→ Task goal: Filter the records below, keeping only lines with the string "Done".

→ Data records:
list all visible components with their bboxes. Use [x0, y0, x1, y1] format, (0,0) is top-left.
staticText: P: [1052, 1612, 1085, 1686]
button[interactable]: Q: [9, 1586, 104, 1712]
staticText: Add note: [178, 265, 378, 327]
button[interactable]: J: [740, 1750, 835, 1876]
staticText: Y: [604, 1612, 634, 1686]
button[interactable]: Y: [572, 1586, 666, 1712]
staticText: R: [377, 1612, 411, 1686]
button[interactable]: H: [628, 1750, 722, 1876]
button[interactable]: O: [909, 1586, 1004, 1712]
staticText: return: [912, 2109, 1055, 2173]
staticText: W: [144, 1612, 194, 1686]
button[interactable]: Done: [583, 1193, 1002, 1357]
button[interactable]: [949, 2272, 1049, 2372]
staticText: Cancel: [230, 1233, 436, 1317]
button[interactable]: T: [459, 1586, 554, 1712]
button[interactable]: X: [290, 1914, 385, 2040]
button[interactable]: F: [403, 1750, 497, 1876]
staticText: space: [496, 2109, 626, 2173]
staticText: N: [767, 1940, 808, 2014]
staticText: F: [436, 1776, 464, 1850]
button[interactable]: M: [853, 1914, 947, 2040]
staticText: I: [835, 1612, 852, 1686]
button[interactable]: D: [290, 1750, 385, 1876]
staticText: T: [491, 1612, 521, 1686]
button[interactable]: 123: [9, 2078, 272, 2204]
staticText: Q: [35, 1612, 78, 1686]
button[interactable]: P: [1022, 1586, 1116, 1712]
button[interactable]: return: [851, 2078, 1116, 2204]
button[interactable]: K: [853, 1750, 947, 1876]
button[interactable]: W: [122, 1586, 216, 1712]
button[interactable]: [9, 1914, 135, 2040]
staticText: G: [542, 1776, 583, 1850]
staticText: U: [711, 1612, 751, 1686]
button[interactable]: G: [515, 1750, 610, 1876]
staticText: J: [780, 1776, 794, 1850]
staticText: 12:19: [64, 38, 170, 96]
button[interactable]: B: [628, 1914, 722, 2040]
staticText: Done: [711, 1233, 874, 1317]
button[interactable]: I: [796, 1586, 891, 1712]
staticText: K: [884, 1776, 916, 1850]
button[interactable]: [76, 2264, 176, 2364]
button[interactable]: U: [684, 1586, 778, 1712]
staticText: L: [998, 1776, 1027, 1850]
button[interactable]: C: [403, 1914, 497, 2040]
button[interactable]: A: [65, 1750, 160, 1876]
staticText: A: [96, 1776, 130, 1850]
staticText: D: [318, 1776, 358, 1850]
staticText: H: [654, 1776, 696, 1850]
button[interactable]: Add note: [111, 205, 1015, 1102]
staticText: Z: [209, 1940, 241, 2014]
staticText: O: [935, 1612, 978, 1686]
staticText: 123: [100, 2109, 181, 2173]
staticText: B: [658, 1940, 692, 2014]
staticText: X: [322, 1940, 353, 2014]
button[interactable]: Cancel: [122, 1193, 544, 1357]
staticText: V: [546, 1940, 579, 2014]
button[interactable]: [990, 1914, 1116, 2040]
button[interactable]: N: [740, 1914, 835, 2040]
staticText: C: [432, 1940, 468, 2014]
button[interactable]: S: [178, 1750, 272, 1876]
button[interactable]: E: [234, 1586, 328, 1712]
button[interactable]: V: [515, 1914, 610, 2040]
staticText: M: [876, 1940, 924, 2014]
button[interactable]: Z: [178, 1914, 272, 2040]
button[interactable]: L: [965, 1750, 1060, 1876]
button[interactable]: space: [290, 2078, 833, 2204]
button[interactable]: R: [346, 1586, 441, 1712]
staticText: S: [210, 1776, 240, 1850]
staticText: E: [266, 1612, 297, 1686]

→ Exercise result:
button[interactable]: Done: [583, 1193, 1002, 1357]
staticText: Done: [711, 1233, 874, 1317]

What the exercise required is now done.